9Really? The only reason you missed the shot is because you didn't hit the cue right? There is no other possible explanation?
But, again, the mechanics in D&D DON'T TELL YOU THAT. All they tell you is that you missed the shot. They are completely silent as to why you missed the shot. They don't, at any point, provide a single piece of evidence as to why your shot missed. Not only that, but the die roll that we use to randomize attempts DOES NOT REPRESENT ONLY SKILL. Despite
@Maxperson's claims, that's simply not true. The die roll includes every possible reason why you missed the shot. Maybe there was a loud noise that distracted you and you missed your shot. Maybe the table is not perfectly true (a very real possiblity in any public venue) and you missed because the cushions are dead. Maybe your cue isn't true - again a very real possibility when playing on a bar table or whatnot.

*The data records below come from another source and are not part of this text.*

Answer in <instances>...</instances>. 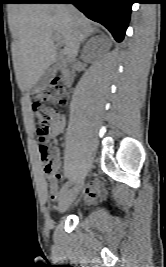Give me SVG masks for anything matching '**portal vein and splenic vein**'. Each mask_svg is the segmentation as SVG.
<instances>
[{"label": "portal vein and splenic vein", "instance_id": "18ae733b", "mask_svg": "<svg viewBox=\"0 0 166 267\" xmlns=\"http://www.w3.org/2000/svg\"><path fill=\"white\" fill-rule=\"evenodd\" d=\"M54 38L58 42V44L64 43L63 40H62V38H61V36H59L58 34H55L54 35Z\"/></svg>", "mask_w": 166, "mask_h": 267}]
</instances>
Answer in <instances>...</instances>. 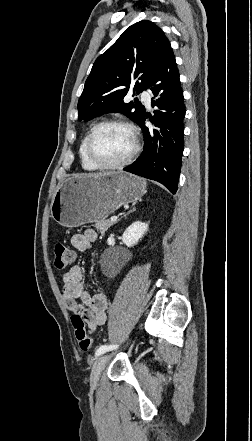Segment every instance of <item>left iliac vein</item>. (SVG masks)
<instances>
[{
    "label": "left iliac vein",
    "mask_w": 252,
    "mask_h": 441,
    "mask_svg": "<svg viewBox=\"0 0 252 441\" xmlns=\"http://www.w3.org/2000/svg\"><path fill=\"white\" fill-rule=\"evenodd\" d=\"M108 359H109V355H101L96 359L92 367L91 376H90V381L93 386L98 384L101 377V373Z\"/></svg>",
    "instance_id": "left-iliac-vein-1"
}]
</instances>
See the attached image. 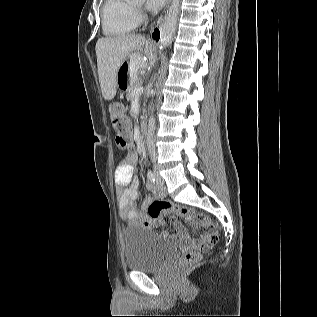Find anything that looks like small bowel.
I'll return each instance as SVG.
<instances>
[{
	"label": "small bowel",
	"mask_w": 317,
	"mask_h": 317,
	"mask_svg": "<svg viewBox=\"0 0 317 317\" xmlns=\"http://www.w3.org/2000/svg\"><path fill=\"white\" fill-rule=\"evenodd\" d=\"M136 160L135 154L128 155L116 168L115 183L117 186L118 203L121 219L128 225L140 224L148 228H156L161 224L160 219H152L147 214L146 210L151 203L152 198H147L143 201L140 208L136 207V203L140 200L141 194L138 190V180L134 176L133 164ZM147 189L153 191L155 198L165 196V191L162 188L155 187L151 182L146 184ZM189 220L193 219L191 215ZM206 225L207 221L203 219ZM178 233L186 238V230L180 224H176ZM166 235V232H163Z\"/></svg>",
	"instance_id": "c3829d8e"
}]
</instances>
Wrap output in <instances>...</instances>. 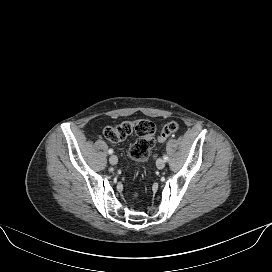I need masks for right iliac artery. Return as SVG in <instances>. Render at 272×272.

There are many, many reasons you might miss that shot. That's what the die roll represents. What the die roll doesn't tell you though, is WHICH explanation is true. All you are told is that you missed. And any explanation you come up with for why you missed is just pulled out of thin air. It's not connected to anything because you have no information with which to base your narration off of. A simulationist mechanic actually DOES provide that information. Not all of it of course. Just enough to discount some of the very large number of possible explanations.
GURPS, with it's levels of success and failure rules presents this information in a pretty clear way. Old school D&D does it by saying that the mechanics only give one possible reason and thus retries are impossible. There's a million ways a system COULD provide that information. It's just that D&D doesn't do any of them.